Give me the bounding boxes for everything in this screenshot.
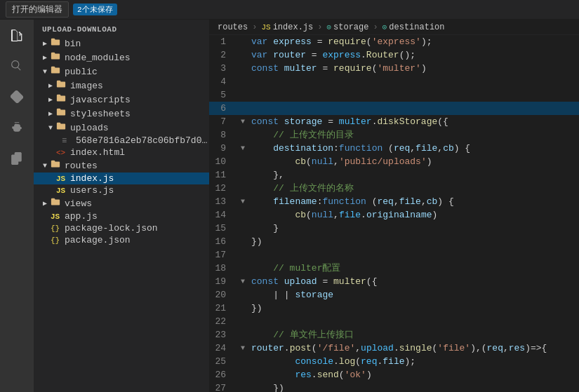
- code-line: 23 // 单文件上传接口: [209, 328, 579, 342]
- tree-arrow-images: ▶: [45, 81, 56, 90]
- sidebar-item-bin[interactable]: ▶bin: [34, 36, 209, 50]
- tree-icon-folder: [56, 121, 67, 134]
- tree-icon-js: JS: [56, 186, 67, 196]
- sidebar-item-public[interactable]: ▼public: [34, 65, 209, 79]
- line-content: filename:function (req,file,cb) {: [248, 195, 579, 208]
- breadcrumb-file[interactable]: JS index.js: [261, 22, 313, 32]
- open-editor-button[interactable]: 打开的编辑器: [6, 1, 69, 18]
- routes-label: routes: [218, 22, 248, 32]
- code-line: 19▼const upload = multer({: [209, 275, 579, 288]
- code-line: 20 | | storage: [209, 288, 579, 302]
- explorer-icon[interactable]: [7, 25, 27, 45]
- code-line: 25 console.log(req.file);: [209, 355, 579, 368]
- tree-icon-file: ≡: [62, 136, 73, 146]
- code-line: 10 cb(null,'public/uploads'): [209, 155, 579, 168]
- tree-arrow-uploads: ▼: [45, 124, 56, 132]
- line-content: // multer配置: [248, 262, 579, 275]
- code-line: 26 res.send('ok'): [209, 368, 579, 381]
- line-number: 18: [209, 262, 237, 275]
- tree-icon-folder: [56, 79, 67, 92]
- sidebar: UPLOAD-DOWNLOAD ▶bin▶node_modules▼public…: [34, 20, 209, 392]
- tree-icon-folder: [56, 107, 67, 120]
- line-number: 16: [209, 235, 237, 248]
- line-content: }): [248, 235, 579, 248]
- line-content: const upload = multer({: [248, 275, 579, 288]
- line-content: const storage = multer.diskStorage({: [248, 115, 579, 128]
- line-number: 9: [209, 142, 237, 155]
- tree-label-index_html: index.html: [70, 147, 125, 158]
- line-number: 10: [209, 155, 237, 168]
- code-line: 18 // multer配置: [209, 262, 579, 275]
- sidebar-item-package_lock[interactable]: {}package-lock.json: [34, 222, 209, 234]
- code-editor[interactable]: 1var express = require('express');2var r…: [209, 35, 579, 392]
- line-number: 8: [209, 128, 237, 142]
- tree-label-upload_file: 568e7816a2eb78c06bfb7d0191...: [76, 135, 209, 146]
- sidebar-item-index_js[interactable]: JSindex.js: [34, 173, 209, 184]
- sidebar-item-upload_file[interactable]: ≡568e7816a2eb78c06bfb7d0191...: [34, 135, 209, 147]
- line-number: 6: [209, 102, 237, 115]
- line-content: destination:function (req,file,cb) {: [248, 142, 579, 155]
- obj-icon-storage: ⊙: [326, 22, 331, 32]
- extensions-icon[interactable]: [7, 149, 27, 168]
- obj-icon-destination: ⊙: [382, 22, 387, 32]
- line-fold: ▼: [237, 142, 248, 155]
- tree-arrow-views: ▶: [39, 199, 51, 208]
- line-number: 7: [209, 115, 237, 128]
- tree-arrow-bin: ▶: [39, 39, 51, 48]
- tree-label-app_js: app.js: [65, 211, 98, 222]
- sidebar-item-node_modules[interactable]: ▶node_modules: [34, 50, 209, 65]
- sidebar-item-app_js[interactable]: JSapp.js: [34, 210, 209, 222]
- code-line: 9▼ destination:function (req,file,cb) {: [209, 142, 579, 155]
- code-line: 17: [209, 248, 579, 262]
- sidebar-item-package_json[interactable]: {}package.json: [34, 234, 209, 246]
- tree-icon-folder: [51, 51, 62, 64]
- line-number: 14: [209, 208, 237, 222]
- activity-bar: [0, 20, 34, 392]
- line-content: // 单文件上传接口: [248, 328, 579, 342]
- code-line: 21}): [209, 302, 579, 315]
- code-line: 13▼ filename:function (req,file,cb) {: [209, 195, 579, 208]
- line-content: cb(null,file.originalname): [248, 208, 579, 222]
- tree-label-bin: bin: [65, 39, 81, 49]
- line-number: 19: [209, 275, 237, 288]
- line-content: const multer = require('multer'): [248, 62, 579, 75]
- line-number: 17: [209, 248, 237, 262]
- line-number: 3: [209, 62, 237, 75]
- sidebar-item-routes[interactable]: ▼routes: [34, 158, 209, 173]
- tree-icon-html: <>: [56, 148, 67, 158]
- line-number: 12: [209, 182, 237, 195]
- tree-label-images: images: [70, 81, 103, 91]
- git-icon[interactable]: [7, 87, 27, 107]
- line-number: 27: [209, 381, 237, 392]
- editor-area: routes › JS index.js › ⊙ storage › ⊙ des…: [209, 20, 579, 392]
- sidebar-item-stylesheets[interactable]: ▶stylesheets: [34, 107, 209, 121]
- tree-icon-json: {}: [51, 224, 62, 234]
- tree-icon-js: JS: [51, 212, 62, 222]
- line-number: 2: [209, 48, 237, 62]
- line-content: }): [248, 302, 579, 315]
- code-line: 1var express = require('express');: [209, 35, 579, 48]
- code-line: 6: [209, 102, 579, 115]
- line-number: 23: [209, 328, 237, 342]
- sidebar-item-javascripts[interactable]: ▶javascripts: [34, 93, 209, 107]
- code-line: 3const multer = require('multer'): [209, 62, 579, 75]
- line-number: 5: [209, 88, 237, 102]
- sidebar-item-users_js[interactable]: JSusers.js: [34, 184, 209, 196]
- line-content: var router = express.Router();: [248, 48, 579, 62]
- code-line: 11 },: [209, 168, 579, 182]
- sidebar-item-uploads[interactable]: ▼uploads: [34, 121, 209, 135]
- search-icon[interactable]: [7, 56, 27, 76]
- code-line: 5: [209, 88, 579, 102]
- tree-label-users_js: users.js: [70, 185, 114, 196]
- line-content: console.log(req.file);: [248, 355, 579, 368]
- sidebar-item-views[interactable]: ▶views: [34, 196, 209, 210]
- breadcrumb-routes[interactable]: routes: [218, 22, 248, 32]
- debug-icon[interactable]: [7, 118, 27, 137]
- breadcrumb-destination[interactable]: ⊙ destination: [382, 22, 445, 32]
- line-number: 13: [209, 195, 237, 208]
- top-bar: 打开的编辑器 2个未保存: [0, 0, 579, 20]
- breadcrumb-storage[interactable]: ⊙ storage: [326, 22, 368, 32]
- sidebar-item-index_html[interactable]: <>index.html: [34, 147, 209, 158]
- tree-icon-json: {}: [51, 236, 62, 245]
- sidebar-item-images[interactable]: ▶images: [34, 79, 209, 93]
◇ ◇ ◇ ◇ ◇ ◇ ◇
Problem to work on - Every line in the records that holds the word "breadcrumb" should be copied into the answer.

Finished exercise -
- breadcrumb-file[interactable]: JS index.js: [261, 22, 313, 32]
- breadcrumb-routes[interactable]: routes: [218, 22, 248, 32]
- breadcrumb-destination[interactable]: ⊙ destination: [382, 22, 445, 32]
- breadcrumb-storage[interactable]: ⊙ storage: [326, 22, 368, 32]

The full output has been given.